German imports rose 3.6% after dropping 3.5% in the previous month
German exports rose in February, boosted by surging trade with China in a fresh sign that factories are busy in Europe’s largest economy despite a sharp drop in trade with the UK after Brexit.
Seasonally adjusted exports rose by 0.9% on the month after an upwardly revised rise of 1.6% in January, the Federal Statistics Office said on Friday.
German imports rose 3.6% after dropping 3.5% in the previous month.
A Reuters poll had pointed to a 1% rise in exports and a 2.4% rise in imports. The trade surplus shrank to €19.1 billion, today’s figures show.
On the year, exports to China increased by 25.7%.
But German exports to the UK dropped by 12.2% on the year in February and imports slumped 26.9%, the German Federal Statistics Office said. Germany is the UK’s biggest trading partner.

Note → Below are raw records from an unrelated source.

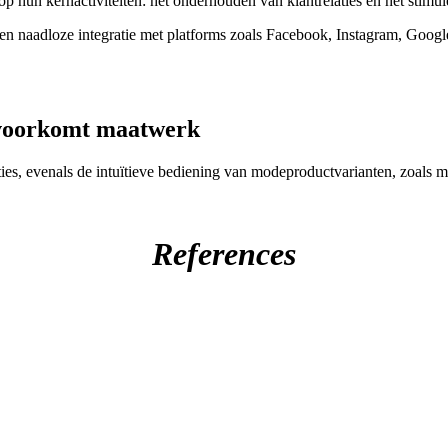
 hun kernactiviteiten: het onderhouden van klantrelaties en het stimu
 naadloze integratie met platforms zoals Facebook, Instagram, Google
 voorkomt maatwerk
es, evenals de intuïtieve bediening van modeproductvarianten, zoals ma
References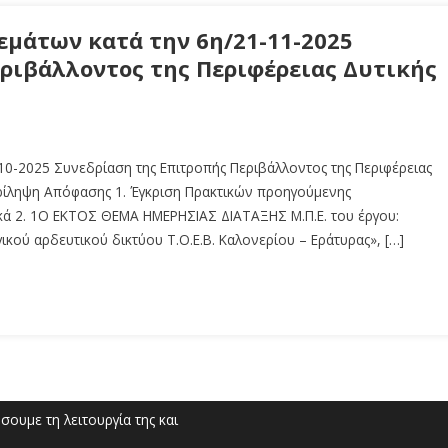
μάτων κατά την 6η/21-11-2025
ριβάλλοντος της Περιφέρειας Δυτικής
0-2025 Συνεδρίαση της Επιτροπής Περιβάλλοντος της Περιφέρειας
ρίληψη Απόφασης 1. Έγκριση Πρακτικών προηγούμενης
ικά 2. 1Ο ΕΚΤΟΣ ΘΕΜΑ ΗΜΕΡΗΣΙΑΣ ΔΙΑΤΑΞΗΣ M.Π.Ε. του έργου:
κού αρδευτικού δικτύου Τ.Ο.Ε.Β. Καλονερίου – Εράτυρας», […]
ουμε τη λειτουργία της και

Exports to other EU states fell 0.3% on the year and imports rose 0.7%.
The UK left the European Union’s single market at the end of last year, raising barriers to trade.
That final split followed more than four years of wrangling over its terms of exit from the EU, during which German businesses had already begun to reduce their interactions with Britain.
German companies are benefiting from strong foreign demand – even if there are setbacks at the moment, things tend to look good for German industry, Thomas Gitzel at VP Bank said.
Separate data released today showed that German industrial output in February dropped by 1.6%. A Reuters poll had pointed to a rise of 1.5%. Economists expect the economy to contract in the first quarter.
What is currently weighing on German industry is not a lack of demand, it is rather supply bottlenecks for raw materials and components, Andreas Scheuerle at DekaBank said.